Niestety od dłuższego czasu przestałam ćwiczyć, przestałam biegać, a moja dieta to wzloty i upadki. Cały dzień staram się trzymać "racjonalnego odżywiania", a wieczorem albo kolejnego dnia już odpuszczam. Czas znowu wziąć się za siebie i zewrzeć poślady! Żeby nie było, że po ślubie kobieta naprawdę robi się gruba.. :)
Najlepszym sposobem na ruszenie coraz większego zada to ćwiczenia z Jillian Michaels - poprzednio podziałało, to i teraz podziała! Ma mi w tym pomóc jej program Body Revolution. Jeśli jakimś cudem ktoś jeszcze o nim nie słyszał, to zapraszam do obejrzenia krótkiego filmiku reklamowego:
Zatem mój plan na lepszą sylwetkę jest taki:
- BR 4 razy w tygodniu.
- Dance Central lub Your Shape raz w tygodniu.

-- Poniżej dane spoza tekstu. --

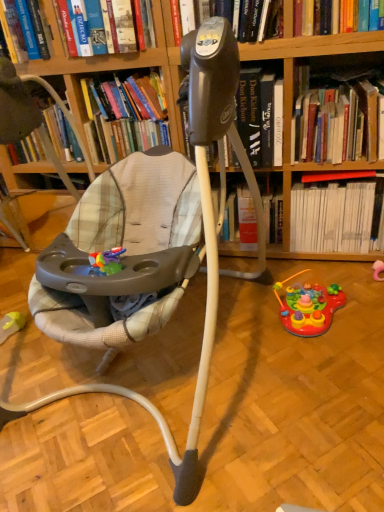 You are a GUI agent. You are given a task and a screenshot of the screen. Output one action in this format:
    pyautogui.click(x=<x>, y=<y>)
    Task: Click on the unoccupied area in front of rubber yellow toy at lower left, which is the 3th toy from right to left
    The image size is (384, 512).
    Given the screenshot: What is the action you would take?
    pyautogui.click(x=22, y=366)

- Bieg raz w tygodniu. Jeśli temperatura nie będzie pozwalała, to zastąpię go którymś z powyższych.
- Jeden dzień odpoczynku - zawsze w weekend.
- Do tego dieta oczywiście: rezygnacja z pieczywa, makaronów i ziemniaków. Wprowadzenie dużej ilości warzyw (owoców nie lubię), picie dużej ilości wody. 5 posiłków dziennie. Tu żadnej rewolucji nie ma :)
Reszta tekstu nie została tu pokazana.